Introduction
This is an analysis of the Kaggle 2018 survey dataset. In my analysis I am trying to understand the similarities and differences between men and women users from US and India, since these are the two biggest segments of the respondent population. The number of respondents who chose something other than Male/Female is quite low, so I excluded that subset as well.
The complete code is available as a here. If you like this post, do login and upvote!
You can also use the link to go to the dataset and perform your own explorations. Please do feel free to use my code as a starter script.
Analysis
Some questions that the analysis tries to answer are given below:
a. What is the respondent demographic profile for users from the 2 countries – men vs women, age bucket?
b. What is their educational background and major?
c. What are the job roles and coding experience?
d. What is the most popular language of use?
e. What is the programming language people recommend for an aspiring data scientist?
f. What is the CEO profile?
Calculations / Data Wrangling:
1. I’ve aggregated the age buckets into lesser number of segments, because the number of respondents tapers off in the higher age groups. [Code in the kernel]
2. Similarly, cleaned up the special characters in the educational qualifications.
3. Also added a tag to the empty values in the following variables – jobrole (Q6), exp_group (Q8), proj(Q40), years in coding (Q24), major (Q5).
Observations
Gender composition:
Men outnumber women by 4:1, which is typical of tech jobs. Among women, almost 2/3rd are from US, and only ~38% from India. The men are almost split 50/50 among US and India.
Age composition:
- Indians are much younger than Americans, with ~55% of Indian men and women falling in the youngest age bucket (18-24), and another ~28% falling in the (25-29) category. So almost 82% of the population is under 30 years of age!
- Among US respondents, the women seem a bit more younger, with 68% under 30 years, compared to ~57% men of women.
- However, in US there were a decent amount of folks in the 55+ category (~20% for women, and 25% for men. Compare it with Indians, where the 55+ group is barely 12%.
Education:
- Being coders, all segments had a large population of bachelors degree.
- US women were the most educated of the lot, with a whopping 55% with masters degrees and 16% with doctorates!
- Among Indians, women had higher levels of education – 10% with Ph.D, 43% masters degree, compared with men where ~34% had a masters degree and only 4% had a doctorate.
- The stat on Indians is interesting because Indians are younger compared to US respondents, so many more Indians seem to be pursuing advanced degrees.
Undergrad major:
Among Indians, the majority of respondents added Computer Science as their major. From personal experience, this is probably due a combination of the reasons below:
- Indians have to declare a major when they join a degree program, and are rarely allowed to change,
- Choice of majors is not as wide as in the US.
- Parents tend to force kids towards majors which are known to translate into a decent paying job, which is engineering or medicine.
- A case of response bias? The survey came from Kaggle, so not sure if non-coding majors would have even bothered to respond.Among US respondents, the major is also computer science, but followed by maths & stats for women.
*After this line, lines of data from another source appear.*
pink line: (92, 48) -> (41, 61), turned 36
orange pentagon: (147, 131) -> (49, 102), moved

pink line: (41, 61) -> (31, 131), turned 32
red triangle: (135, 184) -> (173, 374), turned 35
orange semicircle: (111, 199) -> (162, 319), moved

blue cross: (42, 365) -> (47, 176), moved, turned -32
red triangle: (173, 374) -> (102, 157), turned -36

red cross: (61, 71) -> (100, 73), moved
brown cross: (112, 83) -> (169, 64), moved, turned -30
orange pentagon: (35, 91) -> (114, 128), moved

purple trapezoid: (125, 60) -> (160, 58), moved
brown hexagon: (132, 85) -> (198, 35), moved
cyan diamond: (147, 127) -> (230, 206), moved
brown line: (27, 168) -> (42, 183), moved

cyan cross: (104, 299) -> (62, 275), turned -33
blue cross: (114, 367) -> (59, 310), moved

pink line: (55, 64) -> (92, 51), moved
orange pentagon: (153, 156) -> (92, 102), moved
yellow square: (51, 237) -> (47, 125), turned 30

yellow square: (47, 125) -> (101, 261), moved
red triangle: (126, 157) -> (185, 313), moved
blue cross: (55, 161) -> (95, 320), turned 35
- For men, the second category was a tie between non-compsci Engg , followed by maths&stats.
Job Roles:
- Among Indians, the biggest segment are predominantly students (30%). Among Indian men, the second category is software engineer.
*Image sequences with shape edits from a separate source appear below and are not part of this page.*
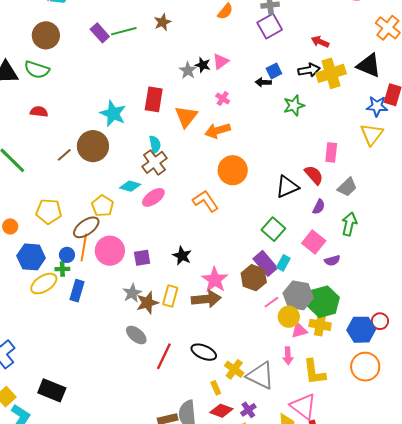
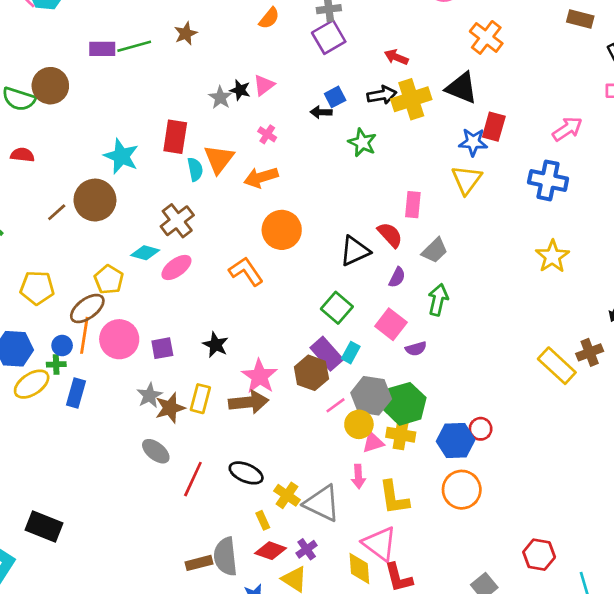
purple rectangle: (100, 33) -> (102, 49), turned -48
brown circle: (46, 35) -> (50, 86), moved
green star: (294, 105) -> (362, 143), turned -30
cyan semicircle: (155, 144) -> (195, 169), moved

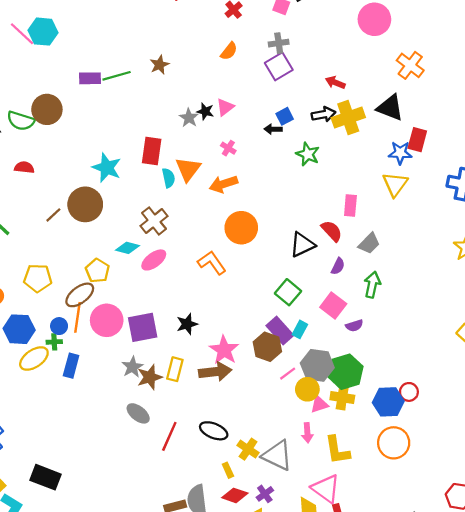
black star: (216, 345) -> (187, 324), turned 30
purple square: (162, 348) -> (143, 327), size x1.6

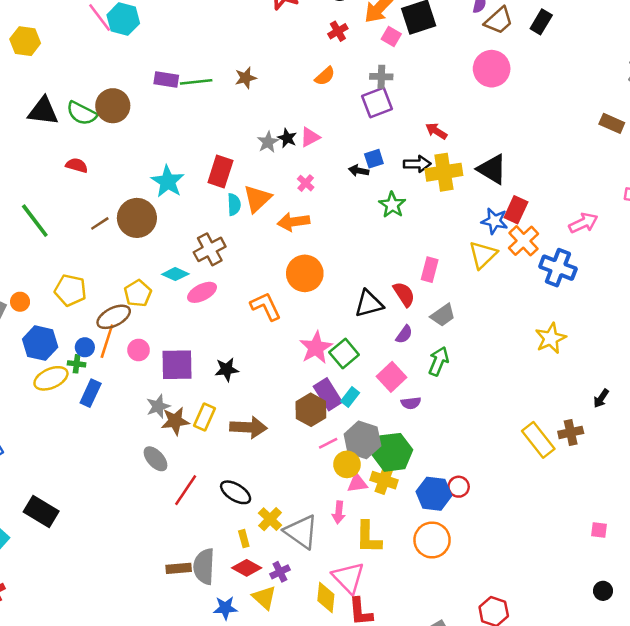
orange cross: (410, 65) -> (523, 241), moved
pink circle: (107, 320) -> (139, 350), size x0.6
pink star: (224, 350) -> (316, 348), moved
- Among US women, the biggest category was also “student” but followed quite closely by “data scientist”. Among US men , the biggest category was “data scientist” followed by “student”.
- CEOs, not surprisingly are male, 45+ years from the US, with a masters degree.
Coding Experience:
- Among Indians, most answered <1 year of coding experience , which correlates well with the fact that most of them are under 30, with a huge population of students.
- Among US respondents, the split is even between 1-2 years of coding and 3-5 years of coding.
- US Men seem to have a bit more coding experience than women, again explained by the fact that women were slightly younger overall, compared to US men.
Most popular programming language:
- Python is unanimously most popular language, discounting the number of people who did not answer.
- However, among US women, R is slightly popular too (16% favoring it).
- Among languages recommended for machine learning, again Python came first by a wide margin. These statistics also match this interesting article here on DSCC which also stated that Python is the best .
Conclusions:
- Overall, Indians tended to be younger with more people pursuing masters degrees.
- US respondents tended to older with stronger coding experience, and many more are practicing data scientists.
This seems like a great opportunity for Kaggle, if they could match the Indian students with the US data scientists, in a sort of mentor-matching service. - CEOs, not surprisingly are male, 45+ years from the US, with a masters degree.